UPDATE: The Rouhani Administration in 2019
June 24, 2019
Despite its public support having taken a severe beating over the past year due to restoration of U.S. sanctions, escalating tensions between Washington and Tehran and Iran’s worsening economic situation, the Rouhani administration has still been pushing forward some progressive reforms with the aid of the moderate/reformist-controlled Parliament.
The administration has been advocating for a set of bills which would crack down on money laundering, financing for terrorist organizations and join Iran to the UN Convention Against Transnational Organized Crime. Despite Parliamentary approval, much of this legislation was rejected by the conservative Guardian Council and is now under deliberation by the Expediency Council. Whereas the Rouhani administration argues that these bills will remove Iran from the Financial Action Task Force’s (FATF) blacklist and open it up to new banking and trade opportunities, conservatives say that these bills represent an unacceptable capitulation to U.S. demands.
In May 2019, Iran’s Parliament, by a vote of 170-21 passed a bill drafted by the Rouhani administration which would grant Iranian citizenship to children born to Iranian mothers. Under current law, only children born to Iranian fathers are entitled to birthright citizenship, placing Iran among only six other countries (Brunei, Kuwait, Lebanon, Qatar, Somalia and Swaziland) that do not permit women to confer nationality upon their children. Administration officials have praised the bill, calling the current rules“discriminatory” and noting that the bill would benefit some 49,000 children. The bill must still pass the Guardian Council to become law.

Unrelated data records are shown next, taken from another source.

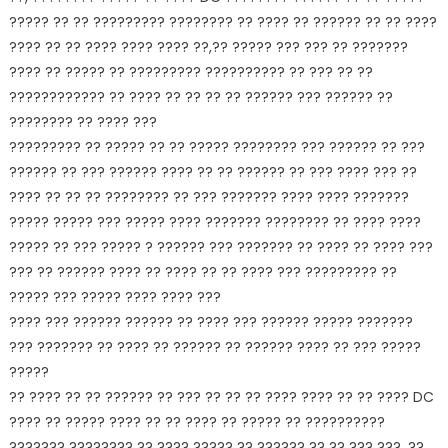
????? ?? ?? ????????? ???????? ?? ???? ?? ?????? ?? ?? ????
???? ?? ?? ???? ???? ???? ??,?? ????? ??? ??? ?? ???????
???? ?? ????? ?? ????????? ?????????? ?? ??? ?? ??
???????????? ?? ???? ?? ?? ?? ?? ?????? ??? ?????? ??
???????? ?? ???? ???
????????? ?? ????? ?? ?? ????? ???????? ??? ?????? ?? ???
?????? ?? ??? ?????? ???? ?? ?? ?????? ?? ??? ???? ??? ??
???? ?? ?? ?? ???????? ?? ??? ??????? ???? ???? ???????
????? ????? ??? ????? ???? ??????? ???????? ?? ???? ????
????? ?? ??? ????? ? ?????? ??? ??????? ?? ???? ?? ???? ???
??? ?? ?????? ???? ?? ???? ?? ?? ???? ??? ????????? ??
????? ??? ????? ???? ???? ???
???? ??? ?????? ?????? ?? ???? ??? ?????? ????? ???????
??? ??????? ?? ???? ?? ?????? ?? ?????? ???? ?? ??? ?????
?????
?? ???? ?? ?? ?????? ?? ??? ?? ?? ?? ???? ???? ?? ?? ???? DC
???? ?? ????? ???? ?? ?? ???? ?? ????? ?? ??????????
??????? ???????? ?? ???? ????? ?? ?????? ?? ?? ??? ??? ,??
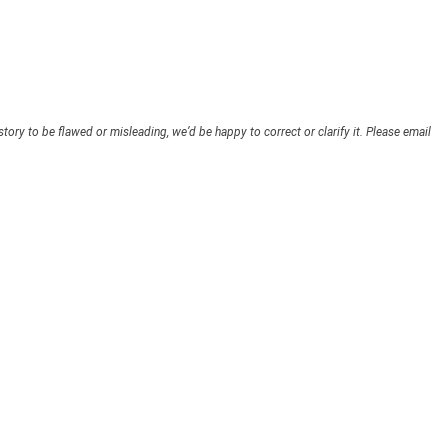
story to be flawed or misleading, we’d be happy to correct or clarify it. Please email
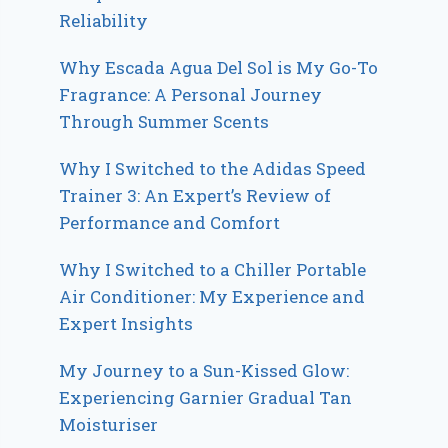
Reliability
Why Escada Agua Del Sol is My Go-To
Fragrance: A Personal Journey
Through Summer Scents
Why I Switched to the Adidas Speed
Trainer 3: An Expert’s Review of
Performance and Comfort
Why I Switched to a Chiller Portable
Air Conditioner: My Experience and
Expert Insights
My Journey to a Sun-Kissed Glow:
Experiencing Garnier Gradual Tan
Moisturiser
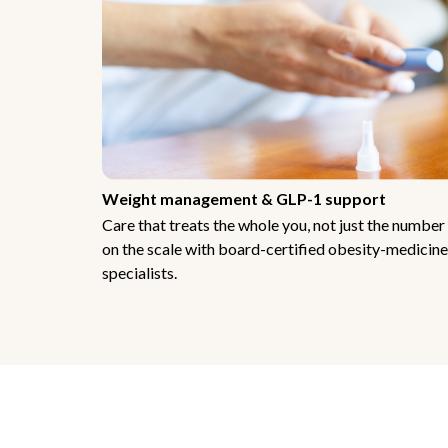
Weight management & GLP-1 support
Care that treats the whole you, not just the number
on the scale with board-certified obesity-medicine
specialists.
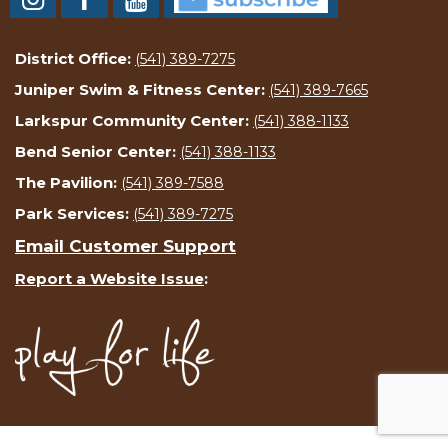
District Office:
(541) 389-7275
Juniper Swim & Fitness Center:
(541) 389-7665
Larkspur Community Center:
(541) 388-1133
Bend Senior Center:
(541) 388-1133
The Pavilion:
(541) 389-7588
Park Services:
(541) 389-7275
Email Customer Support
Report a Website Issue
:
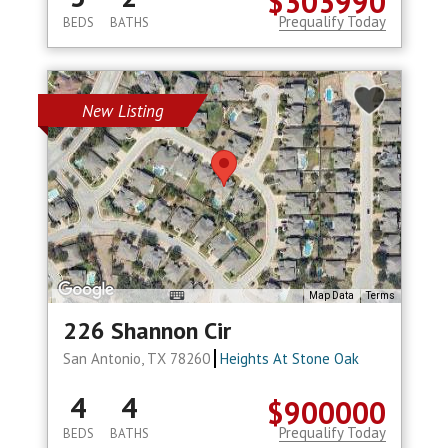
$303990
Prequalify Today
BEDS
BATHS
New Listing
Map Data
Terms
226 Shannon Cir
San Antonio, TX 78260
Heights At Stone Oak
4
4
$900000
Prequalify Today
BEDS
BATHS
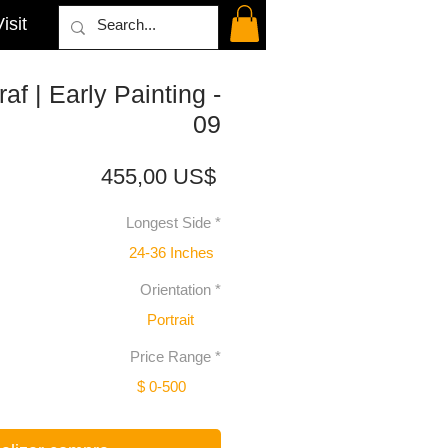
isit
af | Early Painting -
09
Precio
455,00 US$
Longest Side
*
24-36 Inches
Orientation
*
Portrait
Price Range
*
$ 0-500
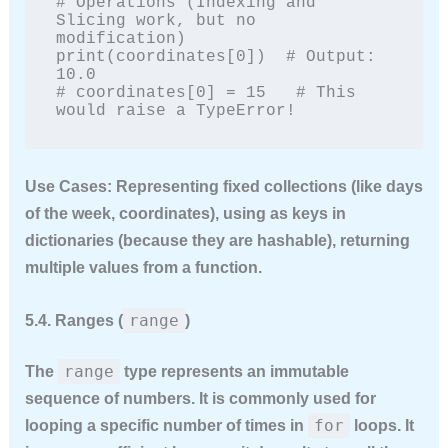
# Operations (Indexing and 
Slicing work, but no 
modification)

print(coordinates[0])  # Output: 
10.0

# coordinates[0] = 15   # This 
would raise a TypeError!
Use Cases:
Representing fixed collections (like days
of the week, coordinates), using as keys in
dictionaries (because they are hashable), returning
multiple values from a function.
range
5.4. Ranges (
)
range
The
type represents an immutable
sequence of numbers. It is commonly used for
for
looping a specific number of times in
loops. It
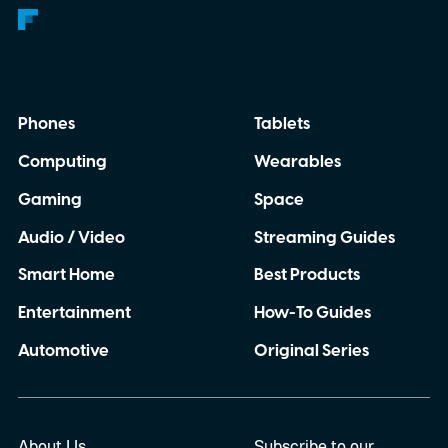
Phones
Tablets
Computing
Wearables
Gaming
Space
Audio / Video
Streaming Guides
Smart Home
Best Products
Entertainment
How-To Guides
Automotive
Original Series
About Us
Subscribe to our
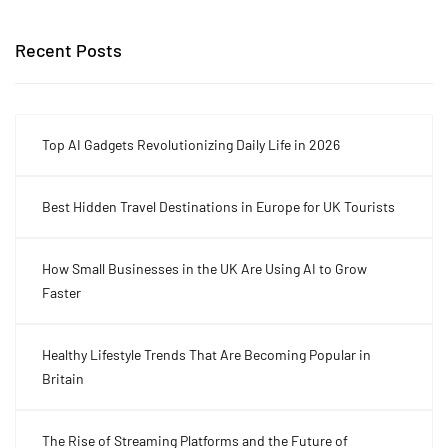
Recent Posts
Top AI Gadgets Revolutionizing Daily Life in 2026
Best Hidden Travel Destinations in Europe for UK Tourists
How Small Businesses in the UK Are Using AI to Grow
Faster
Healthy Lifestyle Trends That Are Becoming Popular in
Britain
The Rise of Streaming Platforms and the Future of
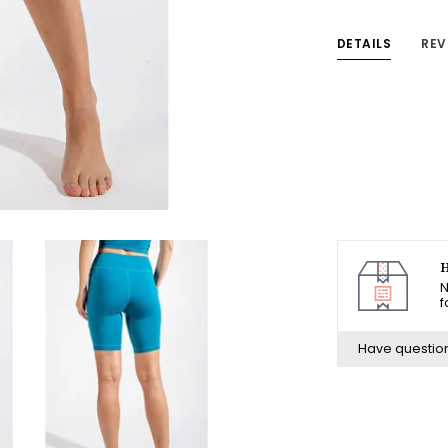
DETAILS
REV
H
N
f
Have questio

Although President Rouhani and his administration have undoubtedly brought about some progressive change in Iran, the slow pace of that change and its limited scope have reportedly left many reform-hungry Iranians dissatisfied and disaffected. Reformist political leaders, including former President Mohammad Khatami, have reported that these voters, who were instrumental in securing Rouhani’s electoral victories and the moderate/reformist majority in Parliament, are indicating that they may boycott the 2020 legislative elections.
This adds to the likelihood that conservatives will soon reclaim the majority in Parliament. Given that Iran’s constitution does not allow the President to veto legislation, a conservative legislative takeover would likely mean not only the blockage of further progressive reform, but the rollback of what little the Rouhani administration has already achieved.